We all know that utopias cannot ever exist. But, according to historian Yuval Noah Harari, author of Sapiens: A Brief History of Humankind, we keep getting closer to it. In fact, our approach to it is accelerating.

It is a long book, almost 500 pages, but it covers the entirety of human prehistory and history, up until the present day, which for the author was 2014. You will not find lists of empires and dates. In this way, it is almost the exact opposite of what is still perhaps the most famous overview of world history, the Outline of History by H. G. Wells.

Instead, the author seeks general trends and explanations for everything that has happened. Here is an example. Why did human evolution seem to proceed so slowly before the arrival of modern humans? For example, Homo ergaster stone tools in Africa remained unchanged for a million years. Harari says that all other animal species, and all humans before Homo sapiens, have or had a biological constraint on their ability to think of new ways of living. Before the human lineage could make any progress, we needed an innovation, invisible in bones and DNA, which allowed us to imagine the future. Neanderthals, for example, he said, did not have “the ability to compose fiction.”

But the author suffers from the delusion of technological optimism, which is very common among writers of popular sociology. Here are two examples which considerably erode the credibility of the conclusion of the book.

First, he seems to assume we will never run out of energy. This is because we invest some of the profits from the old kinds of energy into developing new ones.

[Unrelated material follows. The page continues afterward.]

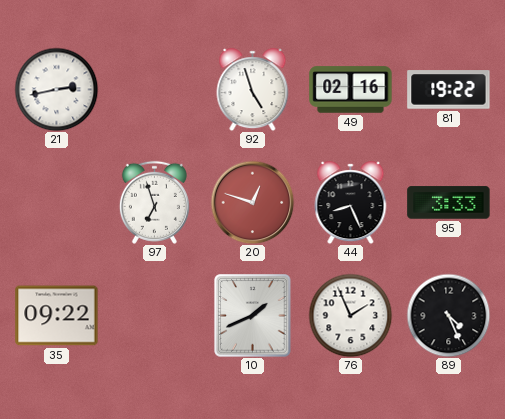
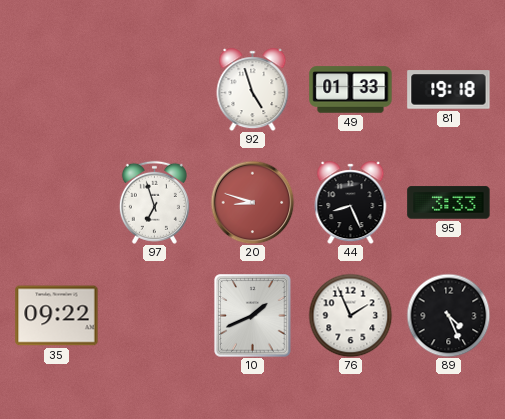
21: 2:43 -> none
49: 02:16 -> 01:33
81: 19:22 -> 19:18
20: 12:48 -> 8:48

This has, in fact, happened. One obvious example is that England was running out of wood, so they invested money and research into using coal, which required the invention of the steam engine. Before modern times, all energy was either from burning wood or from human and animal muscle power. Medieval people did not even imagine steam, hydroelectric, or atomic power.

But this will happen only if we deliberately invest in new technology. Right now we need to invest in green technologies such as wind and solar energy. We have done so, but powerful ideological and political forces oppose the adoption of green technology. Donald Trump has made it very clear that his solution to our future energy needs is to pump more oil. Technology will not save us, because Trump will lead us boldly into the twentieth century.

Harari also speculated that wars were becoming rare. It is true that there were fewer wars in 2014 than there had ever been in the past. This was easy to believe in the balmy days of the Obama administration. But almost as soon as Harari’s book was published, Putin decided to invade the Ukraine, for reasons that are not clear even to his supporters, who do not dare to have an independent opinion; and Harari’s own country, Israel, is waging what many observers claim to be a war of extermination against the Palestinians.

Harari even speculated about how to be happy. Happiness is, he said, the product of serotonin levels in the brain. No matter what your external circumstances happen to be, no matter if you are in pain or slavery, you will be happy if you have a lot of serotonin. I think this opinion is a product of the author’s scarcely-hidden admiration for Buddhism. And, he implies, serotonin levels are not only biologically determined—you are either a happy or a depressed person—but also remain unchanged during your life. But this is true only for people who are clinically depressed. They need more serotonin but I do not. Also, I am certain that I am happier now, having completed so many of my life goals, than I was back when I had no idea if my future would be successful.

We need to admit that lots of things are getting better—the same message as Steven Pinker’s Better Angels of Our Nature—but that we still have a lot of work to do and our success is not assured.

We all live in imagined realities. Despite the absence of evidence for spiritual realities, we will be individually unhappy and collective failures if we live in the way the apostle Paul described in one of his epistles: Eat, drink, for tomorrow we die. We have to at least imagine that we can make the world better.